- Task
Write the data below out again in full, exactly as shown.

** Opening Provided records block **

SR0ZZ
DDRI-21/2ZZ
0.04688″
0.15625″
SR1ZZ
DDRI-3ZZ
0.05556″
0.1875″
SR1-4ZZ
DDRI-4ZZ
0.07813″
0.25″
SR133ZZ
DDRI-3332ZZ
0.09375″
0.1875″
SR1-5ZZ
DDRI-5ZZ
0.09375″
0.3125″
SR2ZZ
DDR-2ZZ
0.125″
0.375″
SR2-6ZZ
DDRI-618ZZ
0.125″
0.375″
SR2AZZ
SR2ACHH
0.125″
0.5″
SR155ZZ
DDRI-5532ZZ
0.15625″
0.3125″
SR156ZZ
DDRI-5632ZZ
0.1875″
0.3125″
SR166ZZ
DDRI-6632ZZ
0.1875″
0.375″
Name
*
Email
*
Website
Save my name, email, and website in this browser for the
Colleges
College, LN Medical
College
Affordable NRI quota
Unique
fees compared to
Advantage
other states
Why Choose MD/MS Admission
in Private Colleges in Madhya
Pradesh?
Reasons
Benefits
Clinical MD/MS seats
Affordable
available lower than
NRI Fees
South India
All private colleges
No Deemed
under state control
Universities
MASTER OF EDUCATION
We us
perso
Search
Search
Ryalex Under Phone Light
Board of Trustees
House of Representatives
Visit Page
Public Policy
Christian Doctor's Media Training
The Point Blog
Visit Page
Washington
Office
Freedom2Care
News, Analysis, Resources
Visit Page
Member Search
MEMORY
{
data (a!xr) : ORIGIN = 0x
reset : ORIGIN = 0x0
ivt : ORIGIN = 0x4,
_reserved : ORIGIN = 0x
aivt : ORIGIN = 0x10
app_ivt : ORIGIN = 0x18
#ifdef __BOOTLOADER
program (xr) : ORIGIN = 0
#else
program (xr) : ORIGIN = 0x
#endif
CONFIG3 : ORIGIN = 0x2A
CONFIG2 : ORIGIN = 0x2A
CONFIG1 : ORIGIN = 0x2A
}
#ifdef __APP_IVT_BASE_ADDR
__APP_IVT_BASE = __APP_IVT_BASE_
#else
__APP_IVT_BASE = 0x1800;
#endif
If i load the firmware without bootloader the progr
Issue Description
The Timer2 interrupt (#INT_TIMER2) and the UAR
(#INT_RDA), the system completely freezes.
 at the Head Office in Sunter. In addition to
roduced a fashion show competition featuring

** Closing Provided records block **

- Solution for this task
SR0ZZ
DDRI-21/2ZZ
0.04688″
0.15625″
SR1ZZ
DDRI-3ZZ
0.05556″
0.1875″
SR1-4ZZ
DDRI-4ZZ
0.07813″
0.25″
SR133ZZ
DDRI-3332ZZ
0.09375″
0.1875″
SR1-5ZZ
DDRI-5ZZ
0.09375″
0.3125″
SR2ZZ
DDR-2ZZ
0.125″
0.375″
SR2-6ZZ
DDRI-618ZZ
0.125″
0.375″
SR2AZZ
SR2ACHH
0.125″
0.5″
SR155ZZ
DDRI-5532ZZ
0.15625″
0.3125″
SR156ZZ
DDRI-5632ZZ
0.1875″
0.3125″
SR166ZZ
DDRI-6632ZZ
0.1875″
0.375″
Name
*
Email
*
Website
Save my name, email, and website in this browser for the
Colleges
College, LN Medical
College
Affordable NRI quota
Unique
fees compared to
Advantage
other states
Why Choose MD/MS Admission
in Private Colleges in Madhya
Pradesh?
Reasons
Benefits
Clinical MD/MS seats
Affordable
available lower than
NRI Fees
South India
All private colleges
No Deemed
under state control
Universities
MASTER OF EDUCATION
We us
perso
Search
Search
Ryalex Under Phone Light
Board of Trustees
House of Representatives
Visit Page
Public Policy
Christian Doctor's Media Training
The Point Blog
Visit Page
Washington
Office
Freedom2Care
News, Analysis, Resources
Visit Page
Member Search
MEMORY
{
data (a!xr) : ORIGIN = 0x
reset : ORIGIN = 0x0
ivt : ORIGIN = 0x4,
_reserved : ORIGIN = 0x
aivt : ORIGIN = 0x10
app_ivt : ORIGIN = 0x18
#ifdef __BOOTLOADER
program (xr) : ORIGIN = 0
#else
program (xr) : ORIGIN = 0x
#endif
CONFIG3 : ORIGIN = 0x2A
CONFIG2 : ORIGIN = 0x2A
CONFIG1 : ORIGIN = 0x2A
}
#ifdef __APP_IVT_BASE_ADDR
__APP_IVT_BASE = __APP_IVT_BASE_
#else
__APP_IVT_BASE = 0x1800;
#endif
If i load the firmware without bootloader the progr
Issue Description
The Timer2 interrupt (#INT_TIMER2) and the UAR
(#INT_RDA), the system completely freezes.
 at the Head Office in Sunter. In addition to
roduced a fashion show competition featuring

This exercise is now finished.